# Tips sending moving boxes to Spain



## malin75 (May 9, 2012)

Hi,

Is there anyone that can tips us wish company to contact for sending parcels to Spain from the uk who have good experience doing the same and that is not to expensive and are reliable.

We are moving the 29th and need to send 7 boxes including one tv and one stationary computer.

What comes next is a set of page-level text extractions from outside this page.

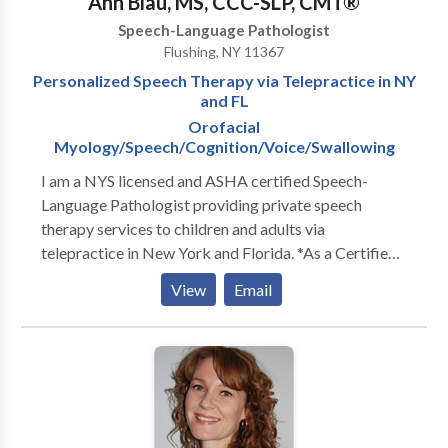
Ann Blau, MS, CCC-SLP, CMT®
Speech-Language Pathologist
Flushing, NY 11367
Personalized Speech Therapy via Telepractice in NY
and FL
Orofacial
Myology/Speech/Cognition/Voice/Swallowing
I am a NYS licensed and ASHA certified Speech-
Language Pathologist providing private speech
therapy services to children and adults via
telepractice in New York and Florida. *As a Certified
Myofunctional Therapist (CMT®), I specialize in
View
Email
Orofacial Myofunctional Therapy for school-age
children, adolescents, and adults.* I have over 20 years
of professional experience evaluating and treating
adults with neurogenic speech, swallowing, cognitive,
and voice disorders in acute care hospital, inpatient
and outpatient rehabilitation settings. --- Licensed in
New York State Telehealth Licensure in Florida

Would really appreciate any tips who to contact.
Thank you in advance!


----------



## xabiaxica (Jun 23, 2009)

malin75 said:


> Hi,
> 
> Is there anyone that can tips us wish company to contact for sending parcels to Spain from the uk who have good experience doing the same and that is not to expensive and are reliable.
> 
> ...


:welcome:


these guys brought some boxes down to Spain from the UK for me a couple of weeks ago - great service

One Way Van Hire Spain | Way2GoRemovals


----------



## malin75 (May 9, 2012)

*Thank you*

I will check it out straight away!


----------



## jimenato (Nov 21, 2009)

Jack and Jill of Union Jack live in our village and are friends of ours. I've recommended them several times with never a problem.


----------



## snikpoh (Nov 19, 2007)

malin75 said:


> Hi,
> 
> Is there anyone that can tips us wish company to contact for sending parcels to Spain from the uk who have good experience doing the same and that is not to expensive and are reliable.
> 
> ...


It really depends where you are. 

There are many "man with a van" type people around who come with recommendations - I could name 2 here that I would suggest without a worry.


Where are you?


----------



## malin75 (May 9, 2012)

snikpoh said:


> It really depends where you are.
> 
> There are many "man with a van" type people around who come with recommendations - I could name 2 here that I would suggest without a worry.
> 
> Where are you?


We will be moving from London to Barcelona!


----------